Steven Pace (born 6 March 1983) is an Australian footballer who plays for Heidelberg United FC.

Club career
Earlier in his career, Pace played for various Victorian teams, including South Melbourne, Essendon Royals and the Preston Lions. He has been described as a "utility" player, having played as a midfielder as well as a central defender.
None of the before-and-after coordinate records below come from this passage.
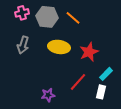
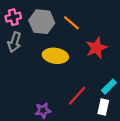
gray arrow: (23, 45) -> (14, 42), moved
red star: (89, 52) -> (96, 48), moved

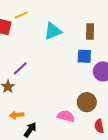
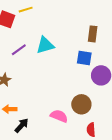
cyan triangle: (53, 31) -> (45, 45), moved
purple line: (20, 68) -> (19, 50), moved

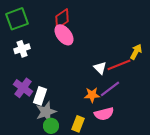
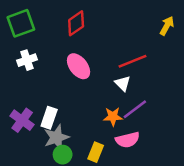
pink ellipse: (64, 35) -> (79, 66), moved
yellow arrow: (136, 52) -> (167, 26), moved
red line: (119, 65) -> (132, 61), moved
purple cross: (23, 88) -> (22, 120), moved

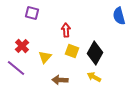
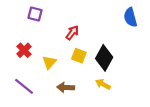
red arrow: (66, 30) -> (72, 33), turned 40
purple line: (16, 68) -> (24, 86), moved

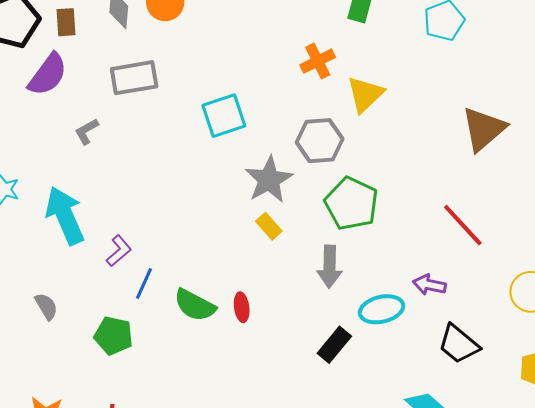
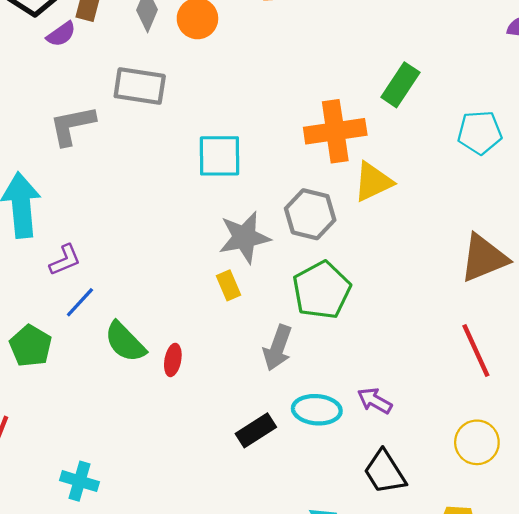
orange cross: (318, 61) -> (335, 131), size x1.6
purple semicircle: (48, 75) -> (61, 34), moved, size x0.6
gray L-shape: (87, 131) -> (72, 125), size x1.6
red line: (463, 225) -> (476, 350), moved

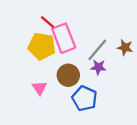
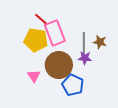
brown star: (125, 47) -> (100, 42), moved
gray line: (97, 50) -> (84, 43), turned -40
brown circle: (68, 75) -> (59, 65), size x1.4

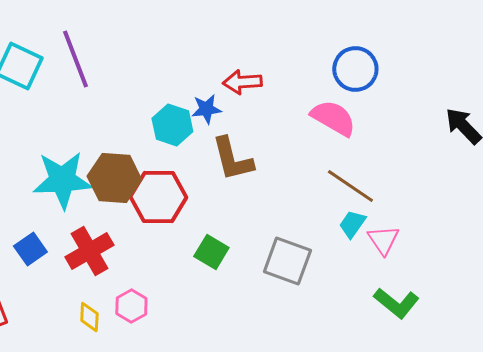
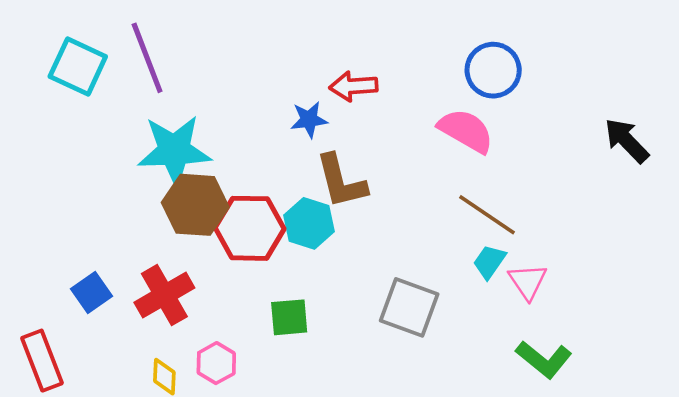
cyan hexagon: (172, 125) -> (309, 223), moved
cyan star: (62, 180) -> (174, 150), moved
green square: (211, 252) -> (289, 317), moved, turned -36

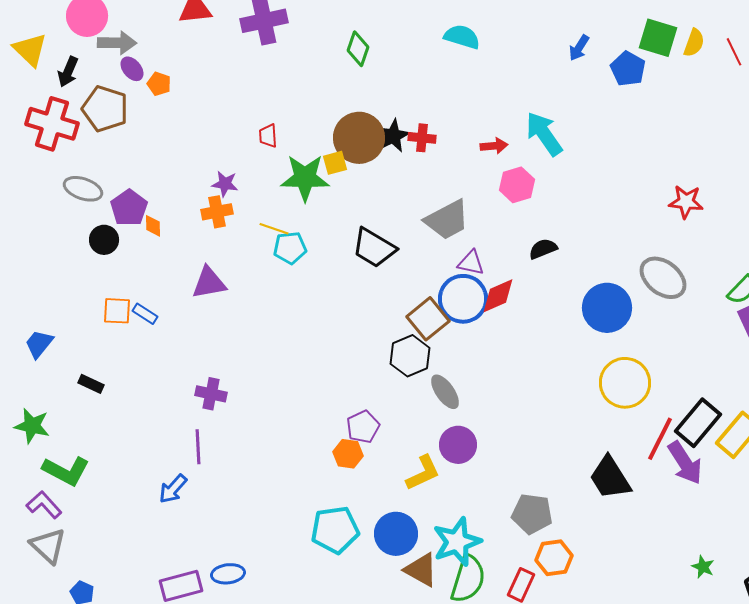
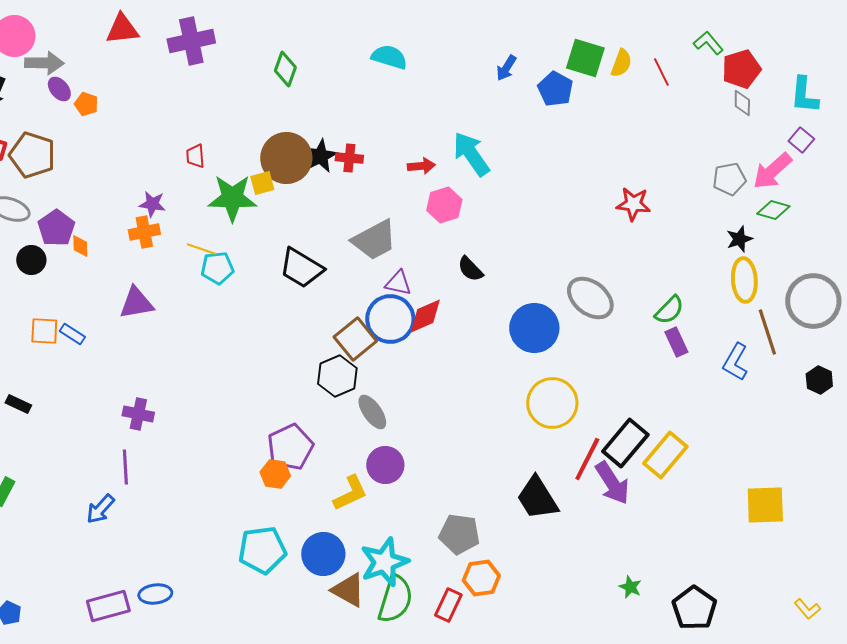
brown pentagon: (105, 109) -> (32, 155), moved
red star: (686, 202) -> (633, 204), moved
black semicircle: (543, 249) -> (470, 269), turned -112
purple pentagon: (363, 427) -> (290, 447), size x1.4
He played in the latter position for the Preston Lions in their successful 2007 campaign, when they won the Victorian Premier League Championship.

When the Melbourne Victory signed Pace in October 2007, coach Ernie Merrick said about him:
"Steven reads the game well, has excellent speed, good distribution and possesses great maturity"
He made his first appearance for the Melbourne Victory against the Central Coast Mariners on 4 November 2007. Pace departed the Victory in 2010, making 8 league appearances in his time there.

After leaving Victory, Pace joined Hume City FC and spent the following four and a half years with the Broadmeadows-based club.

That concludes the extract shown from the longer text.